● **Exercise details**:
Retype the opening lines of the data exactly, stopping after the line that contains "zwrócić uwagę wybierając tani samochód". Skip every picture.

[[ Exercise inputs open ]]

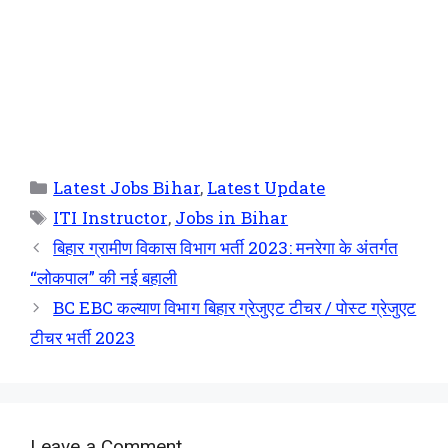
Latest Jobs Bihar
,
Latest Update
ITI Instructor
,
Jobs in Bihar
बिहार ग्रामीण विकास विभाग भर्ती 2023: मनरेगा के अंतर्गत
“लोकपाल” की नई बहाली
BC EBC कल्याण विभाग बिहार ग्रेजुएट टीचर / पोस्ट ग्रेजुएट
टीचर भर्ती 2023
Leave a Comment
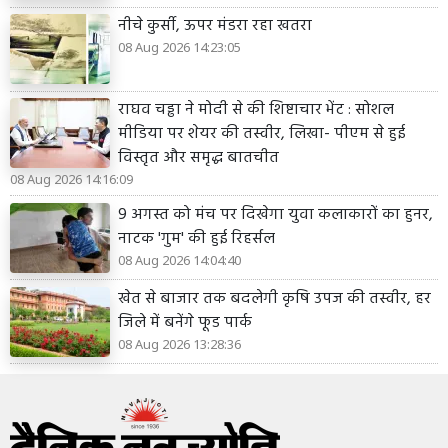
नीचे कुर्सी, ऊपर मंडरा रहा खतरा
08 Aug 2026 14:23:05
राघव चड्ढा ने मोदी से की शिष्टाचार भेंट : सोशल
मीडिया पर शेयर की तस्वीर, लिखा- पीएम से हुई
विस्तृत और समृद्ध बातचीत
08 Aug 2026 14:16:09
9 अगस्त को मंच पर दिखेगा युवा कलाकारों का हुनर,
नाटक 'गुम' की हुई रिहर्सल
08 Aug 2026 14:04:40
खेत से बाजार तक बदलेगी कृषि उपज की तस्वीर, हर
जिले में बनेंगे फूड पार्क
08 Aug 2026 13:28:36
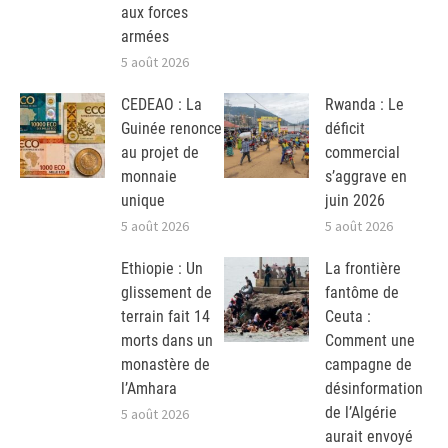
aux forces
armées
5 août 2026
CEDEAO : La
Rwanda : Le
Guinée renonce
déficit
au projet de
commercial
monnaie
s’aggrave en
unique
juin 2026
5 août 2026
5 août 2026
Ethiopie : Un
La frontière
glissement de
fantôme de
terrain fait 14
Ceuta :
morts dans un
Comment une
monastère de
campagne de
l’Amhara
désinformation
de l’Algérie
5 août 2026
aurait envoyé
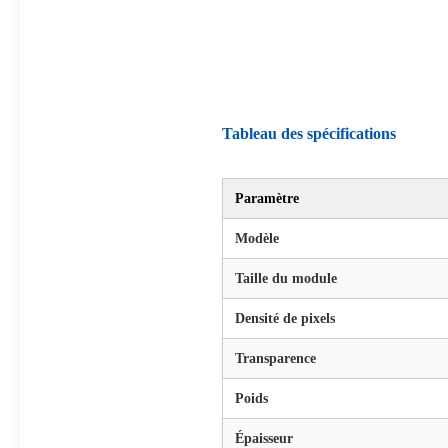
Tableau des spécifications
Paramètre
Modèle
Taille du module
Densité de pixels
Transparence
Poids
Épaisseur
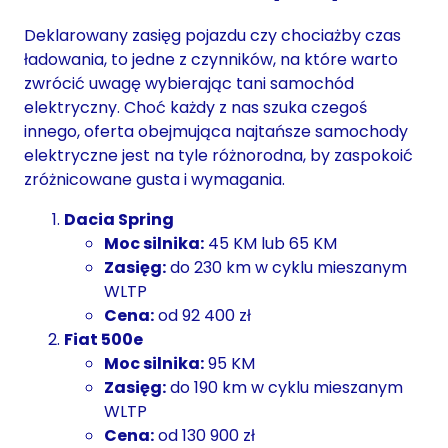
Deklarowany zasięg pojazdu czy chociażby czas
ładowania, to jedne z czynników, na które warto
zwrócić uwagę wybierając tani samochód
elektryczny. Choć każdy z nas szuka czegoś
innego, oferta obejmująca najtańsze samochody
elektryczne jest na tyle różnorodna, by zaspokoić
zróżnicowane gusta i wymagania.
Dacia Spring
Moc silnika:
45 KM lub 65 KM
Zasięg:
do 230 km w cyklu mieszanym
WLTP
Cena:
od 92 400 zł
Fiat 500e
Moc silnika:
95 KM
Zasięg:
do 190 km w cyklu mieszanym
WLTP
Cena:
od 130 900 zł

[[ Exercise inputs closed ]]

● **Expected answer**:
Latest Jobs Bihar
,
Latest Update
ITI Instructor
,
Jobs in Bihar
बिहार ग्रामीण विकास विभाग भर्ती 2023: मनरेगा के अंतर्गत
“लोकपाल” की नई बहाली
BC EBC कल्याण विभाग बिहार ग्रेजुएट टीचर / पोस्ट ग्रेजुएट
टीचर भर्ती 2023
Leave a Comment
नीचे कुर्सी, ऊपर मंडरा रहा खतरा
08 Aug 2026 14:23:05
राघव चड्ढा ने मोदी से की शिष्टाचार भेंट : सोशल
मीडिया पर शेयर की तस्वीर, लिखा- पीएम से हुई
विस्तृत और समृद्ध बातचीत
08 Aug 2026 14:16:09
9 अगस्त को मंच पर दिखेगा युवा कलाकारों का हुनर,
नाटक 'गुम' की हुई रिहर्सल
08 Aug 2026 14:04:40
खेत से बाजार तक बदलेगी कृषि उपज की तस्वीर, हर
जिले में बनेंगे फूड पार्क
08 Aug 2026 13:28:36
aux forces
armées
5 août 2026
CEDEAO : La
Rwanda : Le
Guinée renonce
déficit
au projet de
commercial
monnaie
s’aggrave en
unique
juin 2026
5 août 2026
5 août 2026
Ethiopie : Un
La frontière
glissement de
fantôme de
terrain fait 14
Ceuta :
morts dans un
Comment une
monastère de
campagne de
l’Amhara
désinformation
de l’Algérie
5 août 2026
aurait envoyé
Tableau des spécifications
Paramètre
Modèle
Taille du module
Densité de pixels
Transparence
Poids
Épaisseur
Deklarowany zasięg pojazdu czy chociażby czas
ładowania, to jedne z czynników, na które warto
zwrócić uwagę wybierając tani samochód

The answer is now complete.